• [Exercise data]:
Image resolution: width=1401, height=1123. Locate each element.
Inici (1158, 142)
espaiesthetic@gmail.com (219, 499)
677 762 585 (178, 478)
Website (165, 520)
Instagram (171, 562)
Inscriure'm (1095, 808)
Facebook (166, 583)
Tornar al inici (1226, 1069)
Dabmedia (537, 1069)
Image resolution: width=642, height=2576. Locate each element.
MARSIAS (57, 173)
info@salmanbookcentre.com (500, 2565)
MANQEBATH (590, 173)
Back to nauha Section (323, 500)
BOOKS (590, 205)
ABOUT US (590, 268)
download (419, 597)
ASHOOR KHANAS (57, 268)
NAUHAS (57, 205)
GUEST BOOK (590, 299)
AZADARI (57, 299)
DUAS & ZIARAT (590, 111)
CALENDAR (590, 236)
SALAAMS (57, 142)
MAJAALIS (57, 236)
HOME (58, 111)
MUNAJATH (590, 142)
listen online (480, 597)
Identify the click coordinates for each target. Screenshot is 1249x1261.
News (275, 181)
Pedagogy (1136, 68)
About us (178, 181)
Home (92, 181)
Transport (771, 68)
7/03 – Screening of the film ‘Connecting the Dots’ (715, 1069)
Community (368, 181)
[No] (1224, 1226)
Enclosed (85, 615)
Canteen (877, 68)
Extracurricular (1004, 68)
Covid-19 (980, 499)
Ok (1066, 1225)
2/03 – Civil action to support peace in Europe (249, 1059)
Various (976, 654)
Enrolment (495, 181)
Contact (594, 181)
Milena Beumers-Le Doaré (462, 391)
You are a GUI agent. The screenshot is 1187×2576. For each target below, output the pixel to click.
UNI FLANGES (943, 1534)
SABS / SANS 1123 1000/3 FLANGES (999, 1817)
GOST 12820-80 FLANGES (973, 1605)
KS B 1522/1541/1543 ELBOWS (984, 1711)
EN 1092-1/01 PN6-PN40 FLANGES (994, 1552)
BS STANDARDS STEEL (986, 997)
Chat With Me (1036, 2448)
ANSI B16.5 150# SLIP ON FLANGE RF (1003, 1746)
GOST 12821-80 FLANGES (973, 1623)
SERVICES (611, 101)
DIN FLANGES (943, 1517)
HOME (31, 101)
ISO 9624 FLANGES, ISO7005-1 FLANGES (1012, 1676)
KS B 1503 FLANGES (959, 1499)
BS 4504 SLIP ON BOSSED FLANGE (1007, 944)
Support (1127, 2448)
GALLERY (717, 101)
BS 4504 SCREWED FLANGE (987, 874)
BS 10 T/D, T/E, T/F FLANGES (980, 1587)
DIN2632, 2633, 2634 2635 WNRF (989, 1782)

• [Task]: In the listing above, find the line with "Dabmedia (537, 1069)" and the line with "ANSI B16.5 150#". Output those two lines and every line between them, exactly as written.

• [Solution for this task]:
Dabmedia (537, 1069)
Image resolution: width=642, height=2576. Locate each element.
MARSIAS (57, 173)
info@salmanbookcentre.com (500, 2565)
MANQEBATH (590, 173)
Back to nauha Section (323, 500)
BOOKS (590, 205)
ABOUT US (590, 268)
download (419, 597)
ASHOOR KHANAS (57, 268)
NAUHAS (57, 205)
GUEST BOOK (590, 299)
AZADARI (57, 299)
DUAS & ZIARAT (590, 111)
CALENDAR (590, 236)
SALAAMS (57, 142)
MAJAALIS (57, 236)
HOME (58, 111)
MUNAJATH (590, 142)
listen online (480, 597)
Identify the click coordinates for each target. Screenshot is 1249x1261.
News (275, 181)
Pedagogy (1136, 68)
About us (178, 181)
Home (92, 181)
Transport (771, 68)
7/03 – Screening of the film ‘Connecting the Dots’ (715, 1069)
Community (368, 181)
[No] (1224, 1226)
Enclosed (85, 615)
Canteen (877, 68)
Extracurricular (1004, 68)
Covid-19 (980, 499)
Ok (1066, 1225)
2/03 – Civil action to support peace in Europe (249, 1059)
Various (976, 654)
Enrolment (495, 181)
Contact (594, 181)
Milena Beumers-Le Doaré (462, 391)
You are a GUI agent. The screenshot is 1187×2576. For each target below, output the pixel to click.
UNI FLANGES (943, 1534)
SABS / SANS 1123 1000/3 FLANGES (999, 1817)
GOST 12820-80 FLANGES (973, 1605)
KS B 1522/1541/1543 ELBOWS (984, 1711)
EN 1092-1/01 PN6-PN40 FLANGES (994, 1552)
BS STANDARDS STEEL (986, 997)
Chat With Me (1036, 2448)
ANSI B16.5 150# SLIP ON FLANGE RF (1003, 1746)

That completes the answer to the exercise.